§ Task brief: Taking the line with "Eredeti azonosít" as the first and the line with "Сначала недоступные" as the last, set down the lines below exactly, pictures excluded.

Given data START

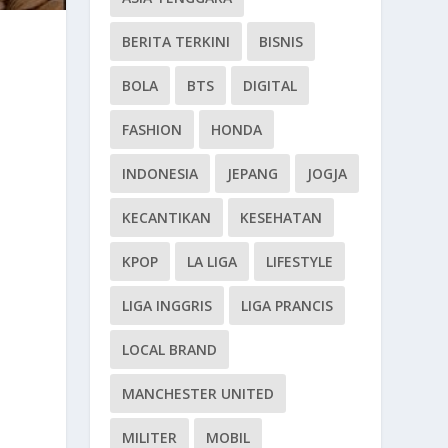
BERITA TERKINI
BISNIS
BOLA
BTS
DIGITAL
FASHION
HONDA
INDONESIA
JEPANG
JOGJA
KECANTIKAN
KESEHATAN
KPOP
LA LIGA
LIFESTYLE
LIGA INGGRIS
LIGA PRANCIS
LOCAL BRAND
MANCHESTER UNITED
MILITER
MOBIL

Given data END
Given data START

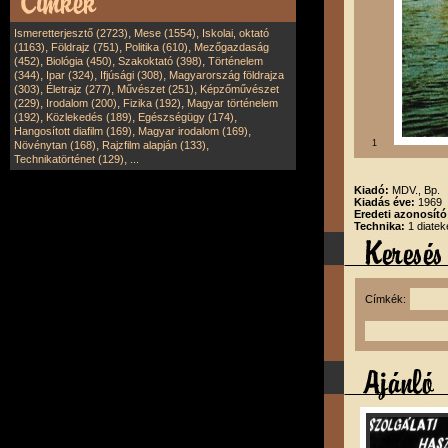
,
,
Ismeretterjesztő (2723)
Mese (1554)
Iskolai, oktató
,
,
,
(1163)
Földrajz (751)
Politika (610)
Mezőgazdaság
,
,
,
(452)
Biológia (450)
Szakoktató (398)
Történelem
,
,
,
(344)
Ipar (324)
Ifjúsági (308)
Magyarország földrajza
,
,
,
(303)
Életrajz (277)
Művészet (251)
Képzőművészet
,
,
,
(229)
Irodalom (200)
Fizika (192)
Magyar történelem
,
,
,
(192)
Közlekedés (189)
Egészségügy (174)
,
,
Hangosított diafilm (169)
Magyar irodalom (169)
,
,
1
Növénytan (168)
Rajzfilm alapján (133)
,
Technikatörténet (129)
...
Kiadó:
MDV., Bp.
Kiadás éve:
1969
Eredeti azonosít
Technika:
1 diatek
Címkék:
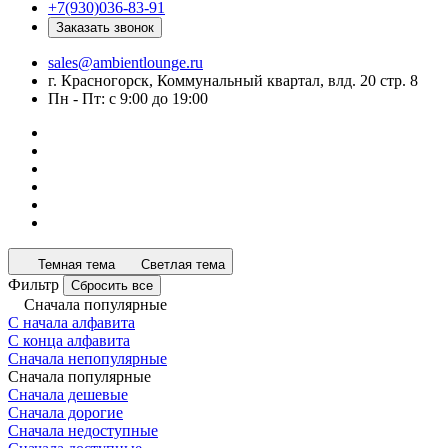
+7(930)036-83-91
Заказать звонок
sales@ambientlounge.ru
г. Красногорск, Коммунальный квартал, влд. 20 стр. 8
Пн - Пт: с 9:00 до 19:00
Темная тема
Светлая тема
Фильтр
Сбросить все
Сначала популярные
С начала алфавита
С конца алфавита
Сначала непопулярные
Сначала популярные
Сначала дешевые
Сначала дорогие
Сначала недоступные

Given data END

§ Task answer:
Eredeti azonosít
Technika:
1 diatek
Címkék:
+7(930)036-83-91
Заказать звонок
sales@ambientlounge.ru
г. Красногорск, Коммунальный квартал, влд. 20 стр. 8
Пн - Пт: с 9:00 до 19:00
Темная тема
Светлая тема
Фильтр
Сбросить все
Сначала популярные
С начала алфавита
С конца алфавита
Сначала непопулярные
Сначала популярные
Сначала дешевые
Сначала дорогие
Сначала недоступные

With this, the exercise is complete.